I found a couple of older, unresolved topics on the matter, but haven’t found a good answer. Essentially, I’m trying to measure a high end DAC - specifically the differential output of an ES9039SPRO @ 4Vrms. According to the datasheet
When I use the QA403 alone, I get a reading of around -115dB, which I think is limited by the QA403 itself. I’ve finally managed to get all the adapters and what not to add a notch into the loop - this particular notch has a -30dB gain at 1KHz, immediately followed by 20dB of gain.
I’m following this guide, for reference.
Firstly, I sweep the notch. Specifically, I am using a sweep at -20dBFS (to account for the notch’s built in 20dB gain), and I have set the differential output of the DUT to 4Vrms. The result is this:
I then export the notch and do another sweep with it enabled as a user weighting to prove it looks as it should do:
I’m not entirely sure whether my next steps are correct.
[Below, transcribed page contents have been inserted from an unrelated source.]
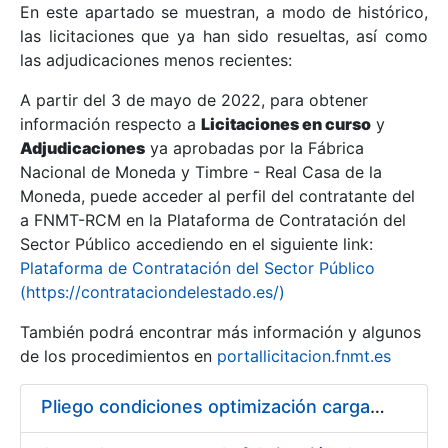
En este apartado se muestran, a modo de histórico,
las licitaciones que ya han sido resueltas, así como
Mostrar/Ocultar
las adjudicaciones menos recientes:
Mostrar/Ocultar
A partir del 3 de mayo de 2022, para obtener
información respecto a
Mostrar/Ocultar
Licitaciones en curso
y
Adjudicaciones
ya aprobadas por la Fábrica
Nacional de Moneda y Timbre - Real Casa de la
Moneda, puede acceder al perfil del contratante del
a FNMT-RCM en la Plataforma de Contratación del
Sector Público accediendo en el siguiente link:
Plataforma de Contratación del Sector Público
(https://contrataciondelestado.es/)
También podrá encontrar más información y algunos
de los procedimientos en
portallicitacion.fnmt.es
Mostrar/Ocultar
Pliego condiciones optimización cargas compras firmado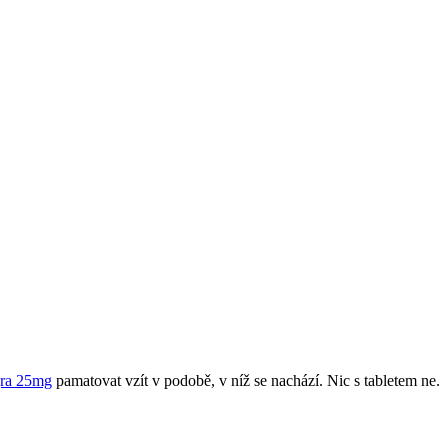
gra 25mg
pamatovat vzít v podobě, v níž se ​​nachází. Nic s tabletem ne.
With no stimulus and no weight, the noise is just flat across the frequency spectrum. With no stimulus and the user weighting applied, I can see the positive compensation of the weighting at 1KHz:
Now I play a 1KHz tone, with the user weighting applied, and at -20dBFS. The reported THD+N is -104dB:
Now, how do I interpret this? Do I add 20dB to account for the built in gain of the notch?
Alternatively, I play a 0dBFS 1KHz sine wave and now it’s reporting a THD+N of ~-124dB.
This can’t be right - that’s exceeding the spec of given in the datasheet. To take it to the extreme, if I repeat the steps above but add 60dB instead of 20dB of gain to the notch, I start getting crazy numbers like a THD+N of -127dB.
So could anyone advise on where I might be double-counting, or something?